#### [GOAL OF THE EXERCISE]
Only the text of the records belongs in the answer, copied exactly, with every picture omitted.

Stored data:
◆ ◆ ◆ ◆ ◆

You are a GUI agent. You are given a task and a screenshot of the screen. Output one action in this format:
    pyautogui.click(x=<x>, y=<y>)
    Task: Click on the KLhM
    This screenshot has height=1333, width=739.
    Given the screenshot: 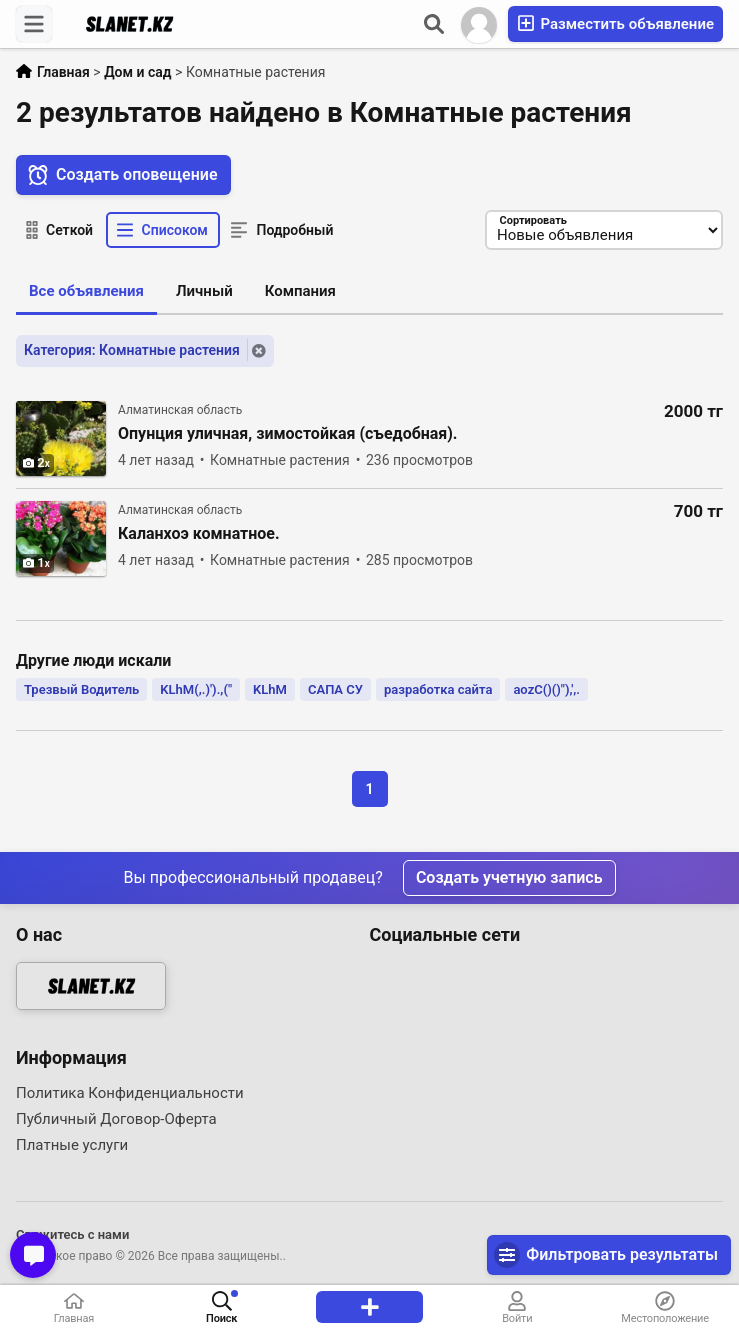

◆ ◆ ◆ ◆ ◆

#### [ANSWER BOX]
You are a GUI agent. You are given a task and a screenshot of the screen. Output one action in this format:
    pyautogui.click(x=<x>, y=<y>)
    Task: Click on the KLhM
    This screenshot has height=1333, width=739.
    Given the screenshot: 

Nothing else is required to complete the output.